Mas apesar desses partidos religiosos representarem a maioria do governo, eles serão um pouco limitados pelas partes liberais – no sentido clássico do termo – e seculares do Likud de Benjamin Netanyahu, que ainda será o maior partido da coalizão.

Shlomit Ravitsky Tur-Paz, diretor do Shared Society Center do Israel Democracy Institute, observou que esta é uma posição nova para o Likud, já que o partido é geralmente mais tradicional em questões religiosas e há muito atua em coalizões com Haredi. partidos e apoiou suas políticas.

“Nunca houve um governo Likud-Haredi que não tivesse uma força moderadora – o partido Yisrael Beytenu, Kulanu, Azul e Branco, Trabalhista – sempre houve alguém que compensou as coisas. Agora não há um. Mas o Likud tem uma mistura de pessoas, há seculares e há tradicionais. Eu não acho que eles vão mudar tão rapidamente o status quo”, disse ela.

“Chegamos ao absurdo de que o Likud vai ser o partido moderador”, observou ironicamente Ravitsky Tur-Paz, que é casada com Moshe Tur-Paz, membro do partido Yesh Atid, que agora entrará em a oposição.

Uma das principais forças na mitigação da coerção religiosa em Israel tem sido historicamente o sistema judicial, que derrubou a legislação e permitiu interpretações mais liberais das leis existentes.

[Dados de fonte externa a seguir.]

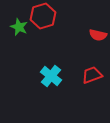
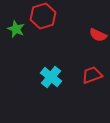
green star: moved 3 px left, 2 px down
red semicircle: rotated 12 degrees clockwise
cyan cross: moved 1 px down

Todos os partidos da suposta coalizão entrante falaram sobre a necessidade de reduzir significativamente os poderes judiciais e impedir a intervenção judicial.

Shas party head Aryeh Deri with supporters as the results of the Israeli election is announced, in Jerusalem. November 1, 2022. (Yossi Zamir/Flash90)

O rabino Seth Farber, chefe do grupo ortodoxo de direitos religiosos Itim, disse que isso pode ter um efeito profundo nas questões de religião-estado daqui para frente, removendo uma das maneiras em que os israelenses confiam para salvaguardar a liberdade religiosa.

“Uma das coisas que mantiveram as questões de religião e estado – complicadas como são – em cheque foi o poder dos tribunais. Mas agora existe um medo potencial de que o poder dos tribunais seja reduzido. Isso é motivo de preocupação”, disse.

Tani Frank, diretora do Centro de Judaísmo e Política de Estado do Instituto Shalom Hartman e ativista de longa data em questões de religião-estado, acredita que esses partidos provavelmente também se controlarão até certo ponto por medo de abusar da sorte e encontrar-se enfrentando uma reação pública.

“Eles sabem que tudo o que fizerem parecerá – justificadamente – mais um passo em direção à coerção religiosa. E as pessoas já estão cansadas disso”, disse Frank.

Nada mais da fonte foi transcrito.